Activity: Retype the line with "タ、正社員登用されやすい人の特徴を解説します。" exactly. Then retype every line after it through the end of the entries below, and nothing more, leaving out pictures.

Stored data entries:
☆ ☆ ☆ ☆ ☆

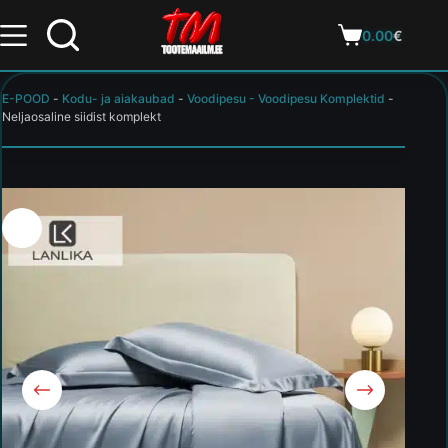
0.00
€
E-POOD
-
Kodu- ja aiakaubad
-
Voodipesu - Voodipesu Komplektid
-
Neljaosaline siidist komplekt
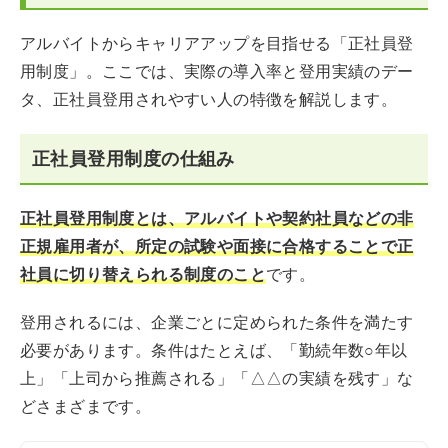
アルバイトからキャリアアップを目指せる「正社員登
用制度」。ここでは、実際の導入率と登用実績のデー
タ、正社員登用されやすい人の特徴を解説します。
正社員登用制度の仕組み
正社員登用制度とは、アルバイトや契約社員などの非
正規雇用者が、所定の試験や面接に合格することで正
社員に切り替えられる制度のこと
です。
登用されるには、企業ごとに定められた条件を満たす
必要があります。条件はたとえば、「勤続年数○年以
上」「上司から推薦される」「△△の実績を残す」な
どさまざまです。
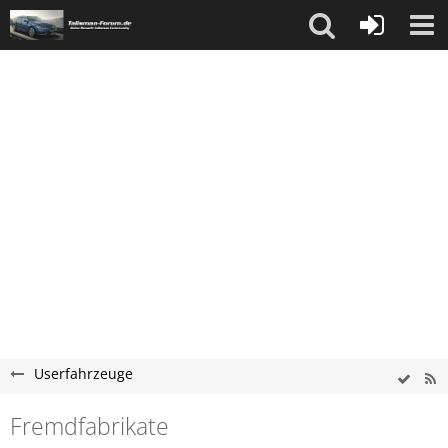
Userfahrzeuge
Fremdfabrikate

☆ ☆ ☆ ☆ ☆

Written solution:
タ、正社員登用されやすい人の特徴を解説します。
正社員登用制度の仕組み
正社員登用制度とは、アルバイトや契約社員などの非
正規雇用者が、所定の試験や面接に合格することで正
社員に切り替えられる制度のこと
です。
登用されるには、企業ごとに定められた条件を満たす
必要があります。条件はたとえば、「勤続年数○年以
上」「上司から推薦される」「△△の実績を残す」な
どさまざまです。
Userfahrzeuge
Fremdfabrikate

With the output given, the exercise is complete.